I będziemy mieli jasność. Ale...
Będziemy mieli jasność wyłącznie w odniesieniu do tej konkretnej imprezy. Czyli rybę. A chodzi o wędkę. Czyli liczenie "pogłowia", to tylko jedna trzecia arsenału metod. Pozostałe dwie trzecie, to metoda miasta stołecznego i metoda Policji.

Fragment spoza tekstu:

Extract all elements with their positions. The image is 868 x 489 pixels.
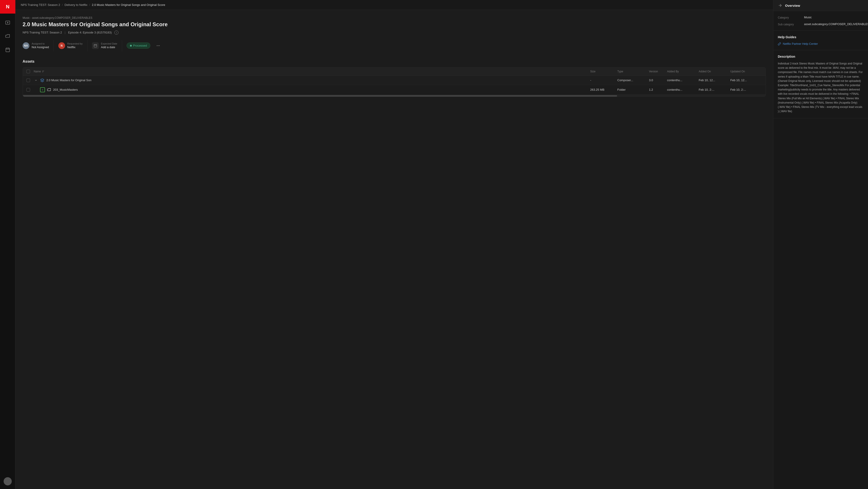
row1-name-cell: 2.0 Music Masters for Original Son <box>34 78 590 83</box>
sidebar: N <box>0 0 16 489</box>
category-section: Category Music Sub category asset.subcat… <box>773 11 868 31</box>
row1-checkbox[interactable] <box>26 79 30 82</box>
assets-table: Name Size Type Version Added By Added On… <box>23 67 766 97</box>
expected-label: Expected Date <box>101 42 117 45</box>
svg-marker-1 <box>7 22 8 23</box>
breadcrumb-sep-2: / <box>89 3 90 6</box>
row2-expand-button[interactable] <box>40 87 45 92</box>
row2-name-cell: 203_MusicMasters <box>34 87 590 92</box>
size-column-header: Size <box>590 70 617 73</box>
episode-label: Episode 4: Episode 3 (81579183) <box>68 31 112 34</box>
row2-updated-on: Feb 10, 2:... <box>730 88 762 91</box>
requested-label: Requested by <box>67 42 83 45</box>
row2-added-by: contenthu... <box>667 88 699 91</box>
breadcrumb: NPS Training TEST: Season 2 / Delivery t… <box>16 0 773 10</box>
requested-avatar: N <box>58 42 65 49</box>
panel-header-icon <box>778 3 782 8</box>
row1-added-by: contenthu... <box>667 79 699 82</box>
assigned-content: Assigned to Not Assigned <box>32 42 49 49</box>
category-row: Category Music <box>778 16 864 19</box>
breadcrumb-current: 2.0 Music Masters for Original Songs and… <box>92 3 165 6</box>
help-guides-section: Help Guides Netflix Partner Help Center <box>773 31 868 50</box>
page-body: Music - asset.subcategory.COMPOSER_DELIV… <box>16 10 773 489</box>
assets-title: Assets <box>23 59 766 63</box>
help-link-text: Netflix Partner Help Center <box>783 42 818 46</box>
type-column-header: Type <box>617 70 649 73</box>
requested-by-item[interactable]: N Requested by Netflix <box>54 40 88 51</box>
info-icon[interactable]: i <box>114 31 119 35</box>
row1-size: - <box>590 79 617 82</box>
assigned-value: Not Assigned <box>32 46 49 49</box>
processed-badge[interactable]: Processed <box>127 42 150 49</box>
page-meta: NPS Training TEST: Season 2 | Episode 4:… <box>23 31 766 35</box>
row2-version: 1.2 <box>649 88 667 91</box>
folder-icon <box>47 88 51 92</box>
checkbox-header <box>26 70 34 73</box>
category-label: Category <box>778 16 800 19</box>
page-title: 2.0 Music Masters for Original Songs and… <box>23 21 766 28</box>
description-title: Description <box>778 55 864 58</box>
processed-dot <box>130 45 132 47</box>
breadcrumb-sep-1: / <box>62 3 63 6</box>
status-bar: NA Assigned to Not Assigned N Requested … <box>23 40 766 53</box>
user-avatar[interactable] <box>4 477 12 485</box>
category-value: Music <box>804 16 864 19</box>
app-logo[interactable]: N <box>0 0 16 13</box>
calendar-icon <box>92 42 99 49</box>
svg-point-11 <box>158 45 159 46</box>
assigned-label: Assigned to <box>32 42 49 45</box>
video-nav-icon[interactable] <box>3 18 13 28</box>
assigned-avatar: NA <box>23 42 29 49</box>
help-guides-title: Help Guides <box>778 35 864 39</box>
expected-date-item[interactable]: Expected Date Add a date <box>88 40 122 51</box>
requested-content: Requested by Netflix <box>67 42 83 49</box>
row1-version: 3.0 <box>649 79 667 82</box>
right-panel: Overview Category Music Sub category ass… <box>773 0 868 489</box>
folder-nav-icon[interactable] <box>3 31 13 41</box>
expected-content: Expected Date Add a date <box>101 42 117 49</box>
row2-size: 263.25 MB <box>590 88 617 91</box>
page-subtitle: Music - asset.subcategory.COMPOSER_DELIV… <box>23 16 766 20</box>
select-all-checkbox[interactable] <box>26 70 30 73</box>
expected-value: Add a date <box>101 46 117 49</box>
row2-type: Folder <box>617 88 649 91</box>
added-by-column-header: Added By <box>667 70 699 73</box>
row1-updated-on: Feb 10, 12... <box>730 79 762 82</box>
assets-section: Assets Name Size <box>23 59 766 97</box>
row2-checkbox[interactable] <box>26 88 30 92</box>
row2-checkbox-cell <box>26 88 34 92</box>
processed-label: Processed <box>133 44 147 47</box>
subcategory-label: Sub category <box>778 22 800 26</box>
row2-name: 203_MusicMasters <box>53 88 78 91</box>
breadcrumb-delivery[interactable]: Delivery to Netflix <box>65 3 88 6</box>
panel-header: Overview <box>773 0 868 11</box>
added-on-column-header: Added On <box>699 70 730 73</box>
table-scrollbar[interactable] <box>23 95 766 96</box>
scrollbar-thumb[interactable] <box>23 95 617 96</box>
stack-icon <box>40 78 44 83</box>
updated-on-column-header: Updated On <box>730 70 762 73</box>
table-row: 2.0 Music Masters for Original Son - Com… <box>23 76 766 85</box>
description-text: Individual 2-track Stereo Music Masters … <box>778 61 864 114</box>
name-column-header[interactable]: Name <box>34 70 590 73</box>
table-row: 203_MusicMasters 263.25 MB Folder 1.2 co… <box>23 85 766 95</box>
row1-expand-button[interactable] <box>34 78 38 83</box>
breadcrumb-season[interactable]: NPS Training TEST: Season 2 <box>21 3 60 6</box>
row2-added-on: Feb 10, 2:... <box>699 88 730 91</box>
help-link[interactable]: Netflix Partner Help Center <box>778 42 864 46</box>
row1-checkbox-cell <box>26 79 34 82</box>
table-header: Name Size Type Version Added By Added On… <box>23 67 766 76</box>
main-content: NPS Training TEST: Season 2 / Delivery t… <box>16 0 773 489</box>
assigned-to-item[interactable]: NA Assigned to Not Assigned <box>23 40 54 51</box>
subcategory-row: Sub category asset.subcategory.COMPOSER_… <box>778 22 864 26</box>
panel-header-title: Overview <box>785 4 800 7</box>
more-options-button[interactable] <box>155 42 162 49</box>
series-label: NPS Training TEST: Season 2 <box>23 31 62 34</box>
row1-added-on: Feb 10, 12... <box>699 79 730 82</box>
description-section: Description Individual 2-track Stereo Mu… <box>773 50 868 118</box>
calendar-nav-icon[interactable] <box>3 45 13 55</box>
subcategory-value: asset.subcategory.COMPOSER_DELIVERABLES <box>804 22 868 26</box>
svg-rect-2 <box>6 48 9 52</box>
row1-name: 2.0 Music Masters for Original Son <box>46 79 91 82</box>
requested-value: Netflix <box>67 46 83 49</box>
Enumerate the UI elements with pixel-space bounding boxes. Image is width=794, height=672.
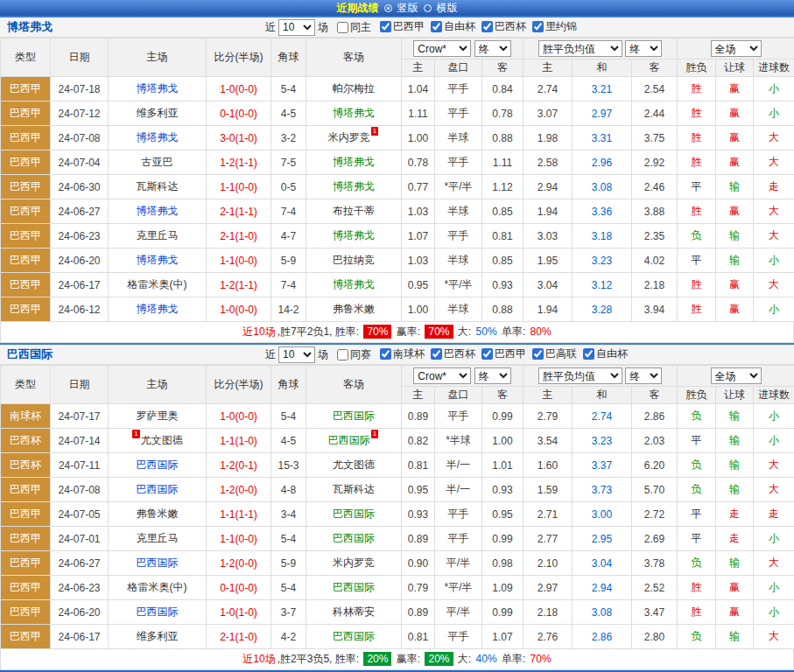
avg-odds-select[interactable]: 胜平负均值 — [538, 368, 622, 384]
home-team-name[interactable]: 博塔弗戈 — [137, 205, 179, 217]
home-team-name[interactable]: 博塔弗戈 — [137, 131, 179, 144]
home-team-name: 瓦斯科达 — [137, 180, 179, 192]
league-type: 巴西杯 — [1, 429, 51, 453]
red-card-badge: 1 — [371, 127, 378, 136]
result-goals: 走 — [754, 502, 794, 527]
same-venue-filter[interactable]: 同赛 — [337, 347, 371, 362]
handicap-line: 平手 — [435, 224, 482, 248]
score: 1-0(0-0) — [207, 298, 271, 322]
scope-select[interactable]: 全场 — [711, 40, 762, 57]
away-team-name[interactable]: 巴西国际1 — [328, 434, 379, 446]
away-team-cell: 巴西国际 — [306, 527, 402, 551]
avg-odds-select[interactable]: 胜平负均值 — [538, 40, 622, 57]
euro-away-odds: 3.47 — [632, 600, 678, 625]
asian-home-odds: 1.11 — [402, 102, 435, 126]
result-wdl: 负 — [678, 453, 716, 478]
big-rate-label: 大: — [458, 653, 471, 665]
score: 1-1(1-1) — [207, 502, 271, 527]
match-row: 巴西甲24-07-05弗鲁米嫩1-1(1-1)3-4巴西国际0.93平手0.95… — [1, 502, 794, 527]
avg-final-select[interactable]: 终 — [625, 40, 662, 57]
euro-draw-odds: 3.21 — [573, 77, 632, 102]
home-team-name[interactable]: 巴西国际 — [137, 606, 179, 618]
odds-final-select[interactable]: 终 — [474, 40, 511, 57]
odds-provider-select[interactable]: Crow* — [413, 40, 471, 57]
match-row: 巴西杯24-07-11巴西国际1-2(0-1)15-3尤文图德0.81半/一1.… — [1, 453, 794, 478]
euro-home-odds: 3.03 — [523, 224, 573, 248]
away-team-name[interactable]: 巴西国际 — [333, 630, 375, 642]
league-checkbox[interactable] — [532, 348, 544, 360]
league-filter[interactable]: 巴西甲 — [380, 19, 425, 34]
corners: 4-2 — [271, 625, 306, 649]
home-team-name[interactable]: 博塔弗戈 — [137, 254, 179, 266]
score: 1-2(0-0) — [207, 478, 271, 502]
red-card-badge: 1 — [132, 430, 139, 438]
away-team-name[interactable]: 巴西国际 — [333, 532, 375, 544]
scope-select[interactable]: 全场 — [711, 368, 762, 384]
home-team-name[interactable]: 博塔弗戈 — [137, 303, 179, 315]
league-filter[interactable]: 巴西杯 — [431, 346, 475, 361]
asian-away-odds: 0.93 — [482, 478, 523, 502]
handicap-line: *半球 — [435, 429, 482, 453]
same-venue-filter[interactable]: 同主 — [337, 20, 371, 35]
section-team-1: 博塔弗戈 近 10 场 同主 巴西甲自由杯巴西杯里约锦 类型 日期 主场 比分(… — [0, 16, 794, 343]
away-team-name[interactable]: 巴西国际 — [333, 581, 375, 593]
handicap-line: 平手 — [435, 527, 482, 551]
away-team-cell: 巴拉纳竞 — [306, 248, 402, 273]
away-team-name[interactable]: 博塔弗戈 — [333, 229, 375, 242]
team-name-heading[interactable]: 巴西国际 — [7, 346, 265, 362]
subcol-euro-home: 主 — [523, 387, 573, 404]
avg-final-select[interactable]: 终 — [625, 368, 662, 384]
league-checkbox[interactable] — [481, 21, 493, 32]
odds-final-select[interactable]: 终 — [474, 368, 511, 384]
same-venue-checkbox[interactable] — [337, 22, 348, 33]
away-team-name[interactable]: 巴西国际 — [333, 508, 375, 520]
layout-horizontal-radio[interactable] — [424, 4, 432, 12]
match-count-select[interactable]: 10 — [278, 346, 315, 363]
home-team-name[interactable]: 巴西国际 — [137, 458, 179, 471]
match-row: 巴西甲24-06-20博塔弗戈1-1(0-0)5-9巴拉纳竞1.03半球0.85… — [1, 248, 794, 273]
league-filter[interactable]: 巴西甲 — [481, 346, 526, 361]
match-row: 巴西甲24-06-17维多利亚2-1(1-0)4-2巴西国际0.81平手1.07… — [1, 625, 794, 649]
away-team-name[interactable]: 巴西国际 — [333, 410, 375, 422]
league-filter[interactable]: 里约锦 — [532, 19, 577, 34]
league-filter[interactable]: 巴高联 — [532, 346, 577, 361]
result-handicap: 赢 — [716, 298, 754, 322]
league-checkbox[interactable] — [380, 348, 391, 360]
away-team-name[interactable]: 博塔弗戈 — [333, 107, 375, 119]
away-team-name[interactable]: 博塔弗戈 — [333, 278, 375, 290]
layout-vertical-radio[interactable] — [384, 4, 392, 12]
league-filter[interactable]: 自由杯 — [583, 346, 628, 361]
league-type: 巴西甲 — [1, 576, 51, 600]
team-name-heading[interactable]: 博塔弗戈 — [7, 19, 265, 35]
league-filter[interactable]: 南球杯 — [380, 346, 425, 361]
league-checkbox[interactable] — [431, 348, 442, 360]
euro-draw-odds: 3.28 — [573, 298, 632, 322]
league-filter[interactable]: 自由杯 — [431, 19, 475, 34]
league-filter[interactable]: 巴西杯 — [481, 19, 526, 34]
league-label: 巴高联 — [545, 346, 577, 361]
league-checkbox[interactable] — [583, 348, 594, 360]
match-count-select[interactable]: 10 — [278, 19, 315, 36]
league-checkbox[interactable] — [532, 21, 544, 32]
away-team-cell: 帕尔梅拉 — [306, 77, 402, 102]
result-handicap: 赢 — [716, 77, 754, 102]
league-checkbox[interactable] — [380, 21, 391, 32]
euro-home-odds: 3.04 — [523, 273, 573, 298]
result-handicap: 赢 — [716, 273, 754, 298]
league-checkbox[interactable] — [481, 348, 493, 360]
subcol-handicap: 盘口 — [435, 60, 482, 77]
home-team-name[interactable]: 巴西国际 — [137, 556, 179, 569]
same-venue-checkbox[interactable] — [337, 349, 348, 360]
away-team-name[interactable]: 博塔弗戈 — [333, 156, 375, 168]
home-team-name[interactable]: 博塔弗戈 — [137, 82, 179, 94]
result-goals: 小 — [754, 404, 794, 429]
euro-home-odds: 3.07 — [523, 102, 573, 126]
home-team-name[interactable]: 巴西国际 — [137, 483, 179, 495]
home-team-name: 罗萨里奥 — [137, 410, 179, 422]
score: 2-1(1-1) — [207, 200, 271, 224]
odds-provider-select[interactable]: Crow* — [413, 368, 471, 384]
corners: 3-4 — [271, 502, 306, 527]
league-checkbox[interactable] — [431, 21, 442, 32]
result-wdl: 胜 — [678, 600, 716, 625]
away-team-name[interactable]: 博塔弗戈 — [333, 180, 375, 192]
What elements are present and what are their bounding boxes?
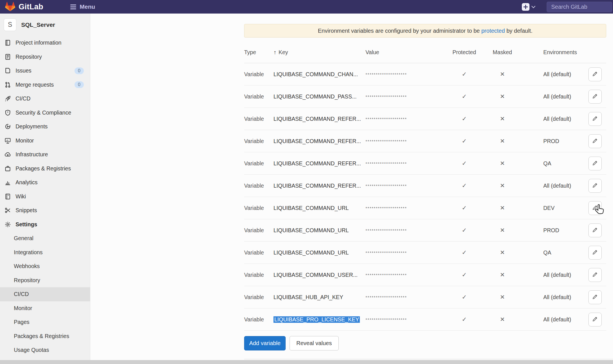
sidebar-item-deployments[interactable]: Deployments: [0, 120, 90, 134]
repository-icon: [4, 53, 11, 60]
variable-row: VariableLIQUIBASE_COMMAND_USER...*******…: [244, 264, 606, 286]
edit-variable-button[interactable]: [588, 90, 602, 104]
variable-row: VariableLIQUIBASE_COMMAND_URL***********…: [244, 197, 606, 219]
sidebar-item-snippets[interactable]: Snippets: [0, 203, 90, 218]
variable-key: LIQUIBASE_PRO_LICENSE_KEY: [273, 316, 360, 323]
pencil-icon: [592, 71, 598, 78]
pencil-icon: [592, 182, 598, 189]
cell-key: LIQUIBASE_COMMAND_URL: [273, 249, 365, 256]
search-input[interactable]: [547, 2, 612, 12]
sidebar-subitem-ci-cd[interactable]: CI/CD: [0, 287, 90, 301]
sidebar-item-label: Infrastructure: [16, 151, 48, 158]
pencil-icon: [592, 294, 598, 301]
add-variable-button[interactable]: Add variable: [244, 336, 286, 350]
menu-button[interactable]: Menu: [70, 3, 95, 10]
edit-variable-button[interactable]: [588, 67, 602, 81]
infrastructure-icon: [4, 151, 11, 158]
sort-ascending-icon: ↑: [273, 49, 276, 55]
issues-icon: [4, 67, 11, 74]
cell-value-masked: ********************: [365, 295, 447, 300]
cell-value-masked: ********************: [365, 206, 447, 210]
gitlab-logo-icon[interactable]: [5, 1, 16, 12]
variable-key: LIQUIBASE_COMMAND_REFER...: [273, 138, 361, 144]
edit-variable-button[interactable]: [588, 179, 602, 193]
variable-key: LIQUIBASE_COMMAND_CHAN...: [273, 71, 358, 77]
protected-link[interactable]: protected: [481, 28, 505, 34]
packages-registries-icon: [4, 165, 11, 172]
sidebar-item-label: Analytics: [16, 179, 38, 186]
sidebar-subitem-usage-quotas[interactable]: Usage Quotas: [0, 343, 90, 357]
sidebar-subitem-repository[interactable]: Repository: [0, 273, 90, 288]
table-actions: Add variable Reveal values: [244, 336, 606, 350]
protected-check-icon: ✓: [447, 316, 481, 323]
sidebar-item-infrastructure[interactable]: Infrastructure: [0, 148, 90, 162]
sidebar-item-ci-cd[interactable]: CI/CD: [0, 92, 90, 106]
sidebar-nav: Project informationRepositoryIssues0Merg…: [0, 36, 90, 357]
gitlab-brand[interactable]: GitLab: [19, 3, 43, 11]
sidebar-item-project-information[interactable]: Project information: [0, 36, 90, 50]
project-sidebar: S SQL_Server Project informationReposito…: [0, 14, 90, 360]
edit-variable-button[interactable]: [588, 157, 602, 170]
cell-value-masked: ********************: [365, 250, 447, 255]
sidebar-item-security-compliance[interactable]: Security & Compliance: [0, 106, 90, 120]
cell-environments: All (default): [524, 183, 588, 189]
edit-variable-button[interactable]: [588, 223, 602, 237]
cell-key: LIQUIBASE_COMMAND_REFER...: [273, 160, 365, 167]
hamburger-icon: [70, 5, 76, 9]
reveal-values-button[interactable]: Reveal values: [290, 336, 339, 350]
cell-type: Variable: [244, 205, 273, 211]
chevron-down-icon: [531, 4, 535, 8]
sidebar-subitem-pages[interactable]: Pages: [0, 315, 90, 329]
cell-type: Variable: [244, 71, 273, 78]
pencil-icon: [592, 138, 598, 144]
variable-row: VariableLIQUIBASE_COMMAND_REFER...******…: [244, 152, 606, 175]
masked-x-icon: ✕: [481, 227, 524, 234]
sidebar-subitem-monitor[interactable]: Monitor: [0, 301, 90, 315]
pencil-icon: [592, 271, 598, 278]
cell-value-masked: ********************: [365, 139, 447, 144]
header-masked: Masked: [481, 49, 524, 56]
protected-check-icon: ✓: [447, 205, 481, 211]
variable-row: VariableLIQUIBASE_COMMAND_URL***********…: [244, 242, 606, 264]
sidebar-subitem-general[interactable]: General: [0, 231, 90, 245]
edit-variable-button[interactable]: [588, 112, 602, 126]
variables-table-body: VariableLIQUIBASE_COMMAND_CHAN...*******…: [244, 63, 606, 331]
pencil-icon: [592, 160, 598, 167]
sidebar-item-wiki[interactable]: Wiki: [0, 190, 90, 204]
sidebar-item-analytics[interactable]: Analytics: [0, 176, 90, 190]
edit-variable-button[interactable]: [588, 313, 602, 326]
sidebar-item-settings[interactable]: Settings: [0, 218, 90, 232]
edit-variable-button[interactable]: [588, 134, 602, 148]
sidebar-item-packages-registries[interactable]: Packages & Registries: [0, 162, 90, 176]
edit-variable-button[interactable]: [588, 290, 602, 304]
sidebar-item-monitor[interactable]: Monitor: [0, 134, 90, 148]
project-header[interactable]: S SQL_Server: [0, 14, 90, 31]
cell-type: Variable: [244, 249, 273, 256]
deployments-icon: [4, 123, 11, 130]
new-menu-button[interactable]: [522, 3, 535, 11]
variable-row: VariableLIQUIBASE_COMMAND_PASS...*******…: [244, 85, 606, 108]
sidebar-item-merge-requests[interactable]: Merge requests0: [0, 78, 90, 92]
edit-variable-button[interactable]: [588, 268, 602, 282]
wiki-icon: [4, 193, 11, 200]
sidebar-subitem-packages-registries[interactable]: Packages & Registries: [0, 329, 90, 343]
sidebar-subitem-integrations[interactable]: Integrations: [0, 245, 90, 260]
cell-environments: PROD: [524, 227, 588, 234]
masked-x-icon: ✕: [481, 294, 524, 301]
edit-variable-button[interactable]: [588, 201, 602, 215]
masked-x-icon: ✕: [481, 271, 524, 278]
sidebar-subitem-webhooks[interactable]: Webhooks: [0, 259, 90, 273]
header-key: Key: [279, 49, 288, 55]
sidebar-item-repository[interactable]: Repository: [0, 50, 90, 64]
sidebar-item-label: Project information: [16, 40, 62, 46]
cell-type: Variable: [244, 294, 273, 301]
sidebar-item-issues[interactable]: Issues0: [0, 64, 90, 78]
header-key-sort[interactable]: ↑Key: [273, 49, 365, 56]
protected-check-icon: ✓: [447, 182, 481, 189]
analytics-icon: [4, 179, 11, 186]
masked-x-icon: ✕: [481, 316, 524, 323]
edit-variable-button[interactable]: [588, 246, 602, 260]
cell-key: LIQUIBASE_COMMAND_REFER...: [273, 138, 365, 144]
cell-type: Variable: [244, 316, 273, 323]
protected-check-icon: ✓: [447, 249, 481, 256]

Metody KOD-u nie biorę pod uwagę, bo... no, nie biorę i już.
W ostatnim etapie dokonujemy aproksymacji i mamy fajrant na długie miesiące.
Wczorajsze tłumy stołeczne, które według "obrońców" sięgnęły osiemdziesięciu tysięcy, Policja oceniła na ledwie piętnastkę. Niezależny bloger, po wzięciu no już maksymalnie bezpiecznej poprawki, stwierdził, że no nie ma bata, nie mogło tam być więcej, niż dwadzieścia tysięcy. A nie wróżył z fusów, tylko wziął dane z Google Maps i kalkulator. 15 - 20 tysięcy. Ale dzisiaj w Gdańsku też się zebrali. W mojej ocenie to było maks, ale to maks, 4 - 5 tysięcy. Tymczasem Radomir Szumełda, koordynator KOD na Pomorze, z dumą twierdzi, że zebrało ich się 25 000, a Policja, że... znowu te piętnaście. I tu wymiękłem. Dlatego opowiadam się, już bez żadnych złośliwości, za eksperymentem procesowym.